Applying the ecosystem approach
It is important to effectively protect both the visible form (trees) and invisible functionality of the forest ecosystems on Changbai Mountain. This can be achieved by applying the ecosystem approach that tends to conserve all the species in an ecosystem (Walker 1995). Poaching, herb collection, and intensified recreation represent the major threats to the ecosystem approach to forest conservation on Changbai Mountain. China's forest policies cover forestry activities that range from afforestation to forest protection (Wang et al 2007). The implementation of the forest policies under the top-down forestry administrative structure (Tang et al 2009) has been demonstrated by an iron fence (Shao and Zhao 1998) and an armed patrol (Wang et al 2007). However, such forest policies have failed to control human activities such as seed harvesting and forest recreation. China's forest policies need to be improved to target not only the trees but also the processes of forest ecosystems. Ecologically sound conservation effects can be achieved if local people see an economic or political benefit through participating in ecosystem protection (Galvin and Haller 2008).

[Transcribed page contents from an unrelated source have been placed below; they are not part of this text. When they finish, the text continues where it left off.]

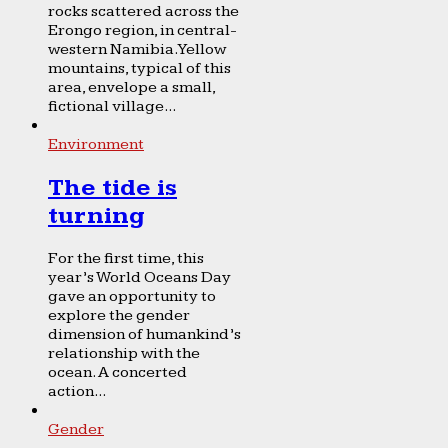
rocks scattered across the
Erongo region, in central-
western Namibia. Yellow
mountains, typical of this
area, envelope a small,
fictional village...
Environment
The tide is
turning
For the first time, this
year’s World Oceans Day
gave an opportunity to
explore the gender
dimension of humankind’s
relationship with the
ocean. A concerted
action...
Gender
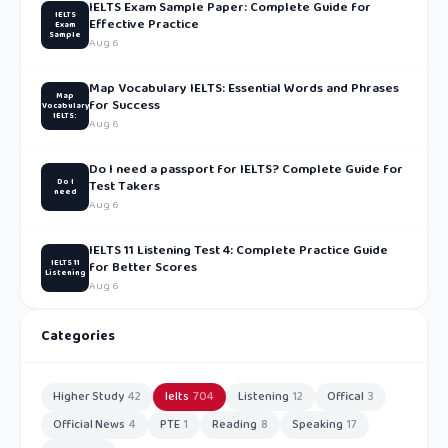
IELTS Exam Sample Paper: Complete Guide for
IELTS
Effective Practice
Exam
Sample
Aug 6
Map Vocabulary IELTS: Essential Words and Phrases
Map
for Success
Vocabulary
IELTS:
Aug 6
Do I need a passport for IELTS? Complete Guide for
Do I
Test Takers
need
Aug 6
IELTS 11 Listening Test 4: Complete Practice Guide
IELTS 11
for Better Scores
Listening
Aug 6
Categories
Higher Study
42
Ielts
704
Listening
12
Offical
3
Official News
4
PTE
1
Reading
8
Speaking
17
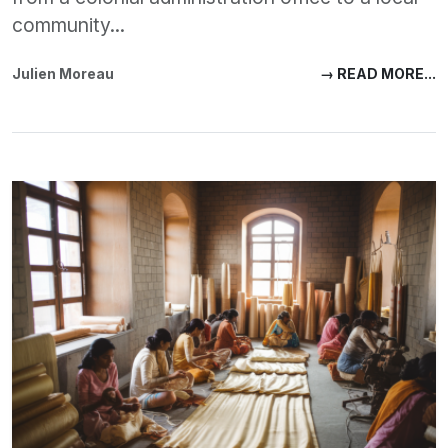
community...
Julien Moreau
→ READ MORE...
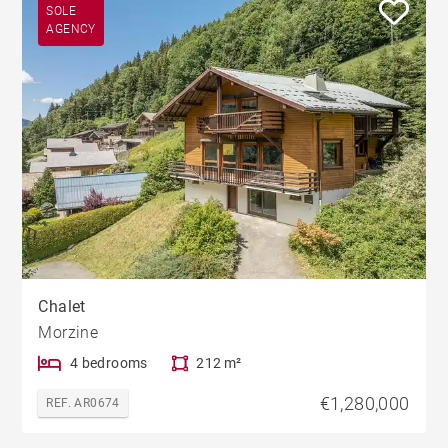
SOLE
AGENCY
Chalet
Morzine
4 bedrooms
212 m²
€1,280,000
REF. AR0674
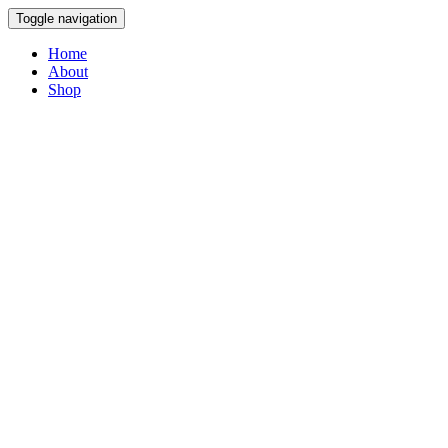
Toggle navigation
Home
About
Shop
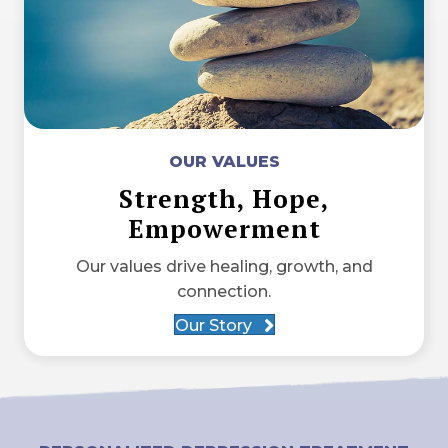
OUR VALUES
Strength, Hope,
Empowerment
Our values drive healing, growth, and
connection.
Our Story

Promoting transboundary cooperation
Any forest or wildlife habitat across national borders should be treated as a single functional entity. Forest conservation on the Chinese side alone is incomplete given the location and size of CBR. It is necessary to promote broader cooperation between the 2 nature reserves across national borders between China and DPRK. Although the 2 biosphere reserves on Changbai Mountain are next to each other, there exist different degradation processes in forests and different strategies for ecological conservation between them (Tang et al 2010). Multiscale, multidisciplinary, and multistakeholder transboundary conservation efforts need to be made between China and DPRK (Chettri et al 2007). The Chinese and international funding agencies should support cooperation projects to study the relationship between chronic human-induced environmental threats and resulting consequences at the landscape level, as well as to create opportunities for cross-border conservation actions, such as exchange visits and organizing meetings, on Changbai Mountain. The landscape and ecosystem approaches should serve as fundamental principles of transboundary conservation initiatives, and specific measures can refer to the guidelines from the International Union for Conservation of Nature (eg Sandwith et al. 2001).
The authors are grateful to Anne Zimmermann for providing constructive comments and suggestions in improving this article.